March 2014 Ministers Column

 

Dear Ones:

In our Feb 2nd service I shared a meditation from the Rev. Elizabeth Tarbox in which she said, “Creation gives us snow.” Well, that may be true, but I am also very hopeful that by the time you read this message, we will be well beyond the worst of this winter’s snow. Right now, writing in mid-February, I’m looking out my window at somewhere in the vicinity of two feet of snow on the ground, and much higher piles that have resulted from my seemingly endless shoveling and snow blowing. I feel, at times, that I’m losing track of days because so many events have been cancelled and re-scheduled, and the kids have had so much time off from school. With heart-felt apologies to any skiers and winter-sports lovers in the congregation, I’m ready for an end to this year’s winter weather.

Creation gives us snow—especially here in New England—but it also gives us seasons. Not just winter, spring, summer and fall—though those are important and beautiful, each in their own way—but seasons of our lives. While transitions between the seasons of the year happen very naturally and usually right on schedule, I’ve observed that the seasons of our lives can come with a little more difficulty. It may be a cliché, but I think it’s worth naming from time to time: we don’t always transition gracefully from life season to life season.

Our March ministry theme is surrender. This has been one of my favorite sermon themes over the years, and I’m looking forward to raising questions about the place of surrender in our spiritual lives. Creation gives us snow, but winter inevitably surrenders to spring’s thaw, which in turn surrenders to summer’s heat, and on and on. It strikes me that any transition we make in our lives involves a certain amount of surrender. I suppose we are always at some level surrendering certain aspects of our prior years in order to live more grace­fully in the coming years. For example, watching one’s children come into adulthood requires a parent to sur­render their role as primary caregiver. I know no parent who has gone through this process and not encoun­tered some internal challenge surrendering their old life to make room for the new one.

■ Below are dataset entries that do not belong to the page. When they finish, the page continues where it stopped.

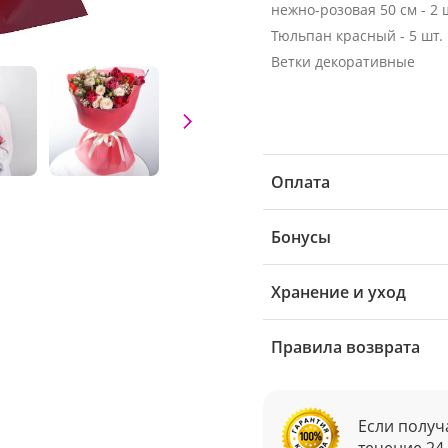
нежно-розовая 50 см - 2 
Тюльпан красный - 5 шт.
Ветки декоративные
Оплата
Бонусы
Хранение и уход
Правила возврата
Если получ
течение 24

Part of what it means to be wise is having an understanding of what is and isn’t possible. We gain wis­dom as we surrender our attachments to dreams that, it turns out, weren’t practical. I’m not suggesting that we abandon all our impractical dreams, especially if they still call to us. Certainly the world needs dreamers of impractical dreams. But I am suggesting that as we look back over our lives, we will likely see that we have made choices along the way. And often those choices involved surrendering some earlier dream of what our lives could be. I think about my own adolescent and young adult dream of becoming a rock star. (By the way, before that it was becoming a professional baseball player; and for a few brief moments in college I dreamed of becoming a politician.) Somewhere along the way I chose a different path. Somewhere along the way I sur­rendered. I feel sad recalling this. But I also know there was wisdom in surrendering.